Prompt Inference Attack on Distributed Large Language Model Inference Frameworks

The inference process of modern large language models (LLMs) demands prohibitive computational resources, rendering them infeasible for deployment on consumer-grade devices. To address this limitation, recent studies propose distributed LLM inference frameworks, which employ split learning principles to enable collaborative LLM inference on resource-constrained hardware. However, distributing LLM layers across participants requires the transmission of intermediate outputs, which may introduce privacy risks to the original input prompts - a critical issue that has yet to be thoroughly explored in the literature. In this paper, we rigorously examine the privacy vulnerabilities of distributed LLM inference frameworks by designing and evaluating three prompt inference attacks aimed at reconstructing input prompts from intermediate LLM outputs. These attacks are developed under various query and data constraints to reflect diverse real-world LLM service scenarios. Specifically, the first attack assumes an unlimited query budget and access to an auxiliary dataset sharing the same distribution as the target prompts. The second attack also leverages unlimited queries but uses an auxiliary dataset with a distribution differing from the target prompts. The third attack operates under the most restrictive scenario, with limited query budgets and no auxiliary dataset available. We evaluate these attacks on a range of LLMs, including state-of-the-art models such as Llama-3.2 and Phi-3.5, as well as widely-used models like GPT-2 and BERT for comparative analysis. Our experiments show that the first two attacks achieve reconstruction accuracies exceeding 90%, while the third achieves accuracies typically above 50%, even under stringent constraints. These findings highlight privacy risks in distributed LLM inference frameworks, issuing a strong alert on their deployment in real-world applications.
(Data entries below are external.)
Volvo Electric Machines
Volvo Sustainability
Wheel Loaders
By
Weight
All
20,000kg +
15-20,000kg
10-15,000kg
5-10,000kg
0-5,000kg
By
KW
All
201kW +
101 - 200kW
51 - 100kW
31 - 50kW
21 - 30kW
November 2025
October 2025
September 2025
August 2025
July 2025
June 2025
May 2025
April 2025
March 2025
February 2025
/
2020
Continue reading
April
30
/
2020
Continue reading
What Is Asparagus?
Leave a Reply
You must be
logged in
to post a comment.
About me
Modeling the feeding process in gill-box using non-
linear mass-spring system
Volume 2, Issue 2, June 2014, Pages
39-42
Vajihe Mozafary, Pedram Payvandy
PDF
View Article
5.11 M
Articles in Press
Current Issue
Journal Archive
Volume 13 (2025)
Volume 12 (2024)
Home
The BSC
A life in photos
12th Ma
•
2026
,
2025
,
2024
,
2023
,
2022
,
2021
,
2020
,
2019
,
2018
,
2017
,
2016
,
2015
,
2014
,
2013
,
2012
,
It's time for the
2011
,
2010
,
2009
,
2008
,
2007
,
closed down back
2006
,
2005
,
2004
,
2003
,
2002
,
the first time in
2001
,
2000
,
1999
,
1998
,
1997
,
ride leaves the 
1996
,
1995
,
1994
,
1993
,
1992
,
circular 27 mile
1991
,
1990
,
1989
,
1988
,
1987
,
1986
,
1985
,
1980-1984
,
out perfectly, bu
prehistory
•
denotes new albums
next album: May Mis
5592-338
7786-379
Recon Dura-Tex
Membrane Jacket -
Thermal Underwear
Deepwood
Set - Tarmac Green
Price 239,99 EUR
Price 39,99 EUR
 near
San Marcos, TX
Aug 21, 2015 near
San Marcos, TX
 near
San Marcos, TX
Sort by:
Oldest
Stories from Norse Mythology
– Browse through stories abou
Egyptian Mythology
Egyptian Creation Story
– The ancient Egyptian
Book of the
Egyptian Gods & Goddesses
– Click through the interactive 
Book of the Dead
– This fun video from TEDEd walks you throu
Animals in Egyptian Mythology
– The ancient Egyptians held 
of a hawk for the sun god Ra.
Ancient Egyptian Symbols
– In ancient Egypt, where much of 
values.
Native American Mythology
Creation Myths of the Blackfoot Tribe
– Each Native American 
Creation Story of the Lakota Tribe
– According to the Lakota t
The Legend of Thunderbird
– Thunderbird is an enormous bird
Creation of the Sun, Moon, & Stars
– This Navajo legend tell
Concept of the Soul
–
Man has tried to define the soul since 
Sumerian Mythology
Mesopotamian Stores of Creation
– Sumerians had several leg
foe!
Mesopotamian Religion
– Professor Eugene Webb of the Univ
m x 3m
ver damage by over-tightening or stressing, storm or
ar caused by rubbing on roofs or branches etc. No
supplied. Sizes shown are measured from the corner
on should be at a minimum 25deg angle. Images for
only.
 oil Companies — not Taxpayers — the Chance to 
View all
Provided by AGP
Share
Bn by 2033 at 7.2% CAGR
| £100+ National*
翻译：现代大语言模型（LLMs）的推理过程需要极高的计算资源，导致其无法在消费级设备上部署。为应对这一限制，近期研究提出了分布式LLM推理框架，其采用分割学习原理，使得资源受限的硬件能够协作完成LLM推理。然而，将LLM层分布到多个参与者之间需要传输中间输出，这可能对原始输入提示引入隐私风险——这一关键问题在现有文献中尚未得到深入探讨。本文通过设计与评估三种旨在从LLM中间输出重建输入提示的提示推断攻击，系统性地研究了分布式LLM推理框架的隐私脆弱性。这些攻击在不同查询与数据约束下开发，以反映多样化的现实世界LLM服务场景。具体而言，第一种攻击假设拥有无限查询预算，并能够访问与目标提示同分布的辅助数据集。第二种攻击同样利用无限查询，但使用的辅助数据集分布与目标提示不同。第三种攻击在最具限制性的场景下运行，即查询预算有限且无可用辅助数据集。我们在多种LLM上评估了这些攻击，包括Llama-3.2和Phi-3.5等前沿模型，以及GPT-2和BERT等广泛使用的模型以进行对比分析。实验表明，前两种攻击的重建准确率超过90%，而第三种攻击即使在严格约束下，准确率通常也能达到50%以上。这些发现揭示了分布式LLM推理框架中存在的隐私风险，为其在现实应用中的部署发出了强烈警示。